The chapter contains the so-called "Wisdom's Second Speech" (the "First Speech" is in Proverbs 1:20–33), but whereas in Proverbs 1 Wisdom proclaims her value, and in Proverbs 3:19–26 Wisdom is the agent of creation, here Wisdom is personified, not as a deity like Egypt’s Ma'at or the Assyrian-Babylonian Ishtar,  but simply presented as a 'self-conscious divine being distinct but subordinate to God', which in reality is the personification of the attribute of wisdom displayed by God. A connection between Wisdom and Jesus Christ is only in that both reveals the nature of God, but Proverbs 8 states wisdom as a creation of God, while Jesus’ claims as one with God includes wisdom (Matthew 12:42; even personified wisdom in a way that was similar to Proverbs in Matthew 11:19) and a unique knowledge of God (Matthew 11:25-27). Paul the Apostle sees the fulfillment of wisdom in Christ (Colossians 1:15-20; 2:3) and affirms that Christ became believers' wisdom in the crucifixion (1 Corinthians 1:24, 30).

The chapter is very significant in Gnosticism, as they take “wisdom” to be referring to Sophia, the divine feminine incarnation of wisdom and truth.

The structure of chapter involves three cycles of Wisdom's invitation: 
An introduction (verses 1–3) precedes the first invitation (verses 4, 5) and explanation that she is noble, just, and true (6-9).
The second invitation (verse 10) is accompanied by an explanation that she is valuable (11–21).
Finally, Wisdom tells how she preceded and delights in creation (verses 22–31) before concluding with the third invitation (32–36).

Aitken divides this chapter into the following sections:
Verses 1–11: personified Wisdom assumes the role of a wisdom teacher.
Verses 12–21: Wisdom extols her providential role in the good and orderly government of the world (verses 12–16) and as the giver of wealth (verses 17–21)
Verses 22–26: Wisdom's hymn of self-praise: before creation
Verses 27–31: Wisdom's hymn of self-praise: at or during creation
Verses 32–36: Conclusion.

Wisdom's first invitation (8:1–9)
The introduction (verses 1–3) presents Wisdom as a teacher, without the note of reproach and threat in her first speech (Proverbs 1:20- 33).

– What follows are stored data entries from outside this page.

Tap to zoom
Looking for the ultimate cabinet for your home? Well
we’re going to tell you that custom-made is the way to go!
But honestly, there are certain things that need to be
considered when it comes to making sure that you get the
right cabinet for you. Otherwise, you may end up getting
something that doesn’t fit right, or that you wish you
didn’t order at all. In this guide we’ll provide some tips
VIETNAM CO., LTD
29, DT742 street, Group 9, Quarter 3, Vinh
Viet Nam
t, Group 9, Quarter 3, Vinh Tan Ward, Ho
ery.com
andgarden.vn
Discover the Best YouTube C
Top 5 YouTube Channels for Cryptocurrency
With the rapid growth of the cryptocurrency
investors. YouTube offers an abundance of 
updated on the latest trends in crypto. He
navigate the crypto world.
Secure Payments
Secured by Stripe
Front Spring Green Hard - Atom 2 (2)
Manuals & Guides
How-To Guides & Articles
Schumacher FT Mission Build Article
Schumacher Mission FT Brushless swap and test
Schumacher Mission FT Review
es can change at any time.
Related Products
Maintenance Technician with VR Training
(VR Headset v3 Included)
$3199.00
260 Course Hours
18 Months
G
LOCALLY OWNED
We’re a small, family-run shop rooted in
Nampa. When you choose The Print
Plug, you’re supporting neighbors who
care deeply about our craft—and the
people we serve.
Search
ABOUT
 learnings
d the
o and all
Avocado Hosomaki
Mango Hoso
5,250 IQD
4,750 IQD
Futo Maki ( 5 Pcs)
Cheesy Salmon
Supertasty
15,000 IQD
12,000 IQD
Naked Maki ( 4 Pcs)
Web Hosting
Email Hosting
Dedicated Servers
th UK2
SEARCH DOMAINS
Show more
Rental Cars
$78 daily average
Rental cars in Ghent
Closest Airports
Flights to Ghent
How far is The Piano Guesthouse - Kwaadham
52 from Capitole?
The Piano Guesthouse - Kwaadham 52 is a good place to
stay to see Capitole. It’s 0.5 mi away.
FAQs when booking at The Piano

After giving the first invitation (verses 4–5), the emphasis is given on the character of Wisdom's words (verses 6–9) that, in contrast to the duplicitous and fraudulent words of the seductress, the words of Wisdom are in plain language, yet with integrity, which is intelligible to all who find her (verse 9).

Verse 1
Does not wisdom cry out,
and understanding lift up her voice?
Wisdom speaks openly and publicly, not in secret or steathily like the evil seductress, just as Jesus Christ said that he has spoken openly to the world and said nothing in secret (John 18:20).

Some translations and paraphrases treat personify "Wisdom" and "Understanding" as characters speaking out, for example in the New American Bible, Revised Edition:

and in The Voice translation:

Verse 2
On the heights, beside the way, at the crossroads she takes her stand.}}
American theologian Albert Barnes notes the contrast between Wisdom's openness and transparency, and the "stealth and secrecy and darkness" which had shrouded the harlot's enticements in chapter 7.

Verse 9
They are all plain to him who understands,
and right to those who find knowledge.
"Plain": literally in Hebrew "front of", that is "right in front of" someone.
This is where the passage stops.